Aujourd'hui que les esprits se sont apaisés, il est possible de tordre le cou à ce préjugé. Les excès des uns ne sauraient faire oublier le message de paix et de tolérance que le reggae a propagé sur les cinq continents depuis plus de trente ans. Oui, la grande majorité des artistes "yardies" (jamaïcains, NDLR) continuent de décliner à leur façon le One Love, cet hymne universel à l'amour immortalisé par Bob Marley (cliquez ici pour découvrir notre dossier consacré au chanteur). Deux voix originales sont ainsi récemment venues enrichir le répertoire des chansons engagées ("conscious", en anglais).
Sans haine, ni exclusion
Le jeune I-Wayne (Lava Ground, VPRecords) est l'une d'entre elles. Une voix fluette, à l'opposé des rugissements des DJs militants. Et pourtant, cette fragilité n'est qu'apparente : le jeune rasta multiplie les appels à la fraternité (Living In Love) et au respect (Grow Proper) en s'appuyant sur une description crue de la réalité. "Can't satisfy her", la chanson qui l'a révélé en 2004, en est le parfait exemple : sur la mélodie enjouée d'un standard du reggae, I-Wayne narre la vie d'une jeune femme qui "s'est lâchée à l'âge de sept ans/Et maintenant, elle fait du strip dancing avant d'avoir atteint onze ans". Elle se prostitue pour obtenir "maison, voiture, téléphone mobile" puis pénicilline pour soigner la maladie qu'elle a attrapée ; mais "c'est vers la morgue qu'elle se dirige", annonce le rasta, avant de lâcher : "Douce comme du coton, la chair commence à pourrir".
Même volonté d'éveiller les consciences chez Richie Spice (Spice In Your Life, 5th Element Records).
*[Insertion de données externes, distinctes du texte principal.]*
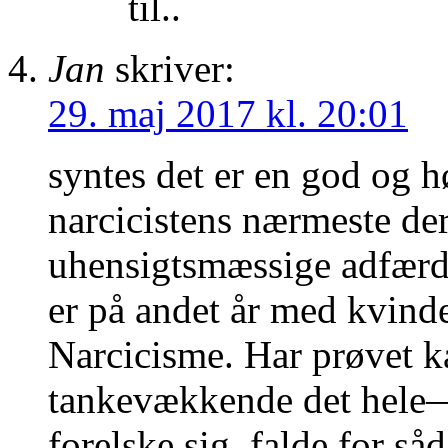
til..
Jan
skriver:
29. maj 2017 kl. 20:01
syntes det er en god og h
narcicistens nærmeste der
uhensigtsmæssige adfærd
er på andet år med kvinde
Narcicisme. Har prøvet ka
tankevækkende det hele—
forelske sig, falde for så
Le chanteur chante sa fierté d'être "noir comme du goudron" (Black Like Tar), sa foi rasta et son rejet de Babylone (incarnation d'un système d'oppression qui transcende les frontières et les couleurs de peau) mais sans haine, ni exclusion. Car "le reggae est un feu, un amour brûlant" qui "unit les gens" (Reggae's a fire). Comme I-Wayne, il décrit une réalité sombre, où la terre a pris la couleur du sang (Earth A Run Red, "une chanson de protestation exaltante dont le refrain", écrit un critique du New York Times, "fait passer l'Apocalypse pour la meilleure fête du monde" !). Quant à l'avenir, il sera "plus terrible que les attentats du 11 septembre" 2001 (More Terrible), prédit Richie Spice. Mais l'espoir n'est pas perdu et le chanteur n'est pas avare en encouragements (Check Yourself, Move Dem Out). Un bémol : d'inutiles interludes d'auto-promotion.
Des images fortes, des paroles pleines de sens, des instrumentaux imparables, quelques sublimes ballades... les albums de I-Wayne et Richie Spice (2) réconcilieront le grand public avec un genre musical qui ne cesse de se renouveler.
Reggae explosif de Guyane |
(1) En Jamaïque, le DJ est au micro tandis que le "selector" officie derrière les platines.
(2) Richie Spice sera en tournée en France avec Natty King le 14/11 à Marseille, le 15/11 à Toulouse, le 17/11 au Zénith de Paris et le 18/11 à Evron.